You pay S$12,000 in mortgage interest, S$7,200 in service charges, and S$1,800 in insurance.
Total allowable expenses? S$21,000
Taxable rental income = S$63,000
This amount gets added to your other income and taxed at your marginal rate (up to 22% for incomes above S$320k).
⚠️ Important Note: You cannot offset rental losses against other income in Singapore. Rental deficits (when expenses exceed rent) can only be carried forward to offset future rental profits.
2. Additional Buyer’s Stamp Duty (ABSD) Recovery Surcharges (For Non-PRs)
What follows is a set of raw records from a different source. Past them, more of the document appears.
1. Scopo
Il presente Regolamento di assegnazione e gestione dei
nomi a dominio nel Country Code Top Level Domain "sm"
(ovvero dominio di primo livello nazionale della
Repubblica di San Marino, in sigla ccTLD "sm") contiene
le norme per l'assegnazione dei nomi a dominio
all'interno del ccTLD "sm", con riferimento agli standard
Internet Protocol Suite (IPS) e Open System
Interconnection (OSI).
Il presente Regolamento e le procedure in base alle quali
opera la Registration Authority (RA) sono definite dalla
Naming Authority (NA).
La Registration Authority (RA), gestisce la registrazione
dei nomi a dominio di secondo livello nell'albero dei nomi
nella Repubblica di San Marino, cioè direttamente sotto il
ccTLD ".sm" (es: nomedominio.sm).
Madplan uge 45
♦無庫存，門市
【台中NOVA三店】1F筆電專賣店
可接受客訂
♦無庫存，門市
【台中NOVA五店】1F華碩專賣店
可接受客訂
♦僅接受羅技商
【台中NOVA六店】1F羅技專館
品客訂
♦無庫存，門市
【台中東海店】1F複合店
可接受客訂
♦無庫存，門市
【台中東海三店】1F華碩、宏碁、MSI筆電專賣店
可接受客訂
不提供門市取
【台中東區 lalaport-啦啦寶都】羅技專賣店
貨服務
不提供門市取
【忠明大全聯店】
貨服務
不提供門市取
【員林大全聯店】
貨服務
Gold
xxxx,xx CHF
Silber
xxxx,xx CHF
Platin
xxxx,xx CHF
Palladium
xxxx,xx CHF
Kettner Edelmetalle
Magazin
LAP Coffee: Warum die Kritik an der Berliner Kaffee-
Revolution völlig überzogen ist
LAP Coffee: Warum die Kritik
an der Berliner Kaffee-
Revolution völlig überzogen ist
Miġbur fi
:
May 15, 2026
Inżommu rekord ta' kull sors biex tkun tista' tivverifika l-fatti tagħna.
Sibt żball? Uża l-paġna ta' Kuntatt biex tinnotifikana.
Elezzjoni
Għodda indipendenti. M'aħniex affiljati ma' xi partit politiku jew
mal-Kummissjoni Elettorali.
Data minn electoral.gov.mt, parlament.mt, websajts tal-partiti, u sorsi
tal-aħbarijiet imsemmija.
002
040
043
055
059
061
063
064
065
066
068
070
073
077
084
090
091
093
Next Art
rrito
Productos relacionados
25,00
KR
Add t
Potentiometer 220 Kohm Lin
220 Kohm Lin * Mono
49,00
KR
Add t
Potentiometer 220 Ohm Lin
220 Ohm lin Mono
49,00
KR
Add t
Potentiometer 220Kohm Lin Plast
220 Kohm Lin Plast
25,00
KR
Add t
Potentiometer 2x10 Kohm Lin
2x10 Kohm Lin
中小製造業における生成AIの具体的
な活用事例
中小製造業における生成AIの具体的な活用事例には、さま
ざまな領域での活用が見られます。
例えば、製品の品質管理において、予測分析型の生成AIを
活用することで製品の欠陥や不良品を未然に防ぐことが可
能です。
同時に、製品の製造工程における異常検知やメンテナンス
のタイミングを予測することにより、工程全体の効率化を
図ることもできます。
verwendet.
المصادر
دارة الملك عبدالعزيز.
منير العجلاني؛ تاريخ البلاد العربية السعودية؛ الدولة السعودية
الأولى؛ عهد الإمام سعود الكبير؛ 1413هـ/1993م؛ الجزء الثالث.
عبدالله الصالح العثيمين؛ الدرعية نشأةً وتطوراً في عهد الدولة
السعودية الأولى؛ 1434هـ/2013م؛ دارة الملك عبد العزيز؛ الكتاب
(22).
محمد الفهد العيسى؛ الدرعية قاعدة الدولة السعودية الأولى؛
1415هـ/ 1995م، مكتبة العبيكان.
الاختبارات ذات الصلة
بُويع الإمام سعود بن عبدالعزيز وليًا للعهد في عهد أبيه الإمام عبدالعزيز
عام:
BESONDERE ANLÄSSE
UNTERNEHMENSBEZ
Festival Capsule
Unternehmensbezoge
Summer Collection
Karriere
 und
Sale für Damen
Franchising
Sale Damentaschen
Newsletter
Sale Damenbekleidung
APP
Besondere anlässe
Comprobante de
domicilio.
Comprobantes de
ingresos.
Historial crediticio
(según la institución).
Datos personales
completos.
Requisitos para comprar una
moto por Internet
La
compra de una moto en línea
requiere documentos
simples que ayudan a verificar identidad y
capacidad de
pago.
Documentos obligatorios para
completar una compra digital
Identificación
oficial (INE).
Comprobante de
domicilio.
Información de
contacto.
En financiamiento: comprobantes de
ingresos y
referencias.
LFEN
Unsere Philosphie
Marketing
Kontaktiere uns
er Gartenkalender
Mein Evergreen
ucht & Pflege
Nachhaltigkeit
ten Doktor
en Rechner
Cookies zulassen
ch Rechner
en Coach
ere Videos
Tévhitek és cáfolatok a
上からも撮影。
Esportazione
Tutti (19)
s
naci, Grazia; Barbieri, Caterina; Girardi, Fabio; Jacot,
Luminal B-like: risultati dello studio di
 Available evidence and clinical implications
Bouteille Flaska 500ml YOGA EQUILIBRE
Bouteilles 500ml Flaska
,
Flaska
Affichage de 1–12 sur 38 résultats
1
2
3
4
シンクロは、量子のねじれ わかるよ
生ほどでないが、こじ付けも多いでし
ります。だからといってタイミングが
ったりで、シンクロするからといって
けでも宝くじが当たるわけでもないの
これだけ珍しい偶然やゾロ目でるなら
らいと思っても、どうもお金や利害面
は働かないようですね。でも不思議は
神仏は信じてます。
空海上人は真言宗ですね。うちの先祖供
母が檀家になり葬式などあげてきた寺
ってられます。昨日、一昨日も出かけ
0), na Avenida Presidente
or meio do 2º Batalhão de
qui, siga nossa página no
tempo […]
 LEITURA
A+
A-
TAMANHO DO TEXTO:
If you’re a foreigner or company owner buying a new condo, you paid ABSD upfront. While not refundable, IRAS may disallow the ABSD amount from being claimed as an expense—meaning you can’t deduct it from rental income for tax purposes, wiping out a potential deduction.
3. CPF Usage & Repayment
If you used CPF to pay for your downpayment or monthly instalments, you must eventually repay your CPF OA with accrued interest when you sell the property—but also when you rent it out without occupying it.
Wait—what?
If you’re using CPF for mortgage payments and not living in the property, you must repay the CPF amount used (with 2.5% accrued interest) into your OA. This isn’t a cash outflow now, but it reduces your retirement funds or future borrowing power. Consider it an opportunity cost.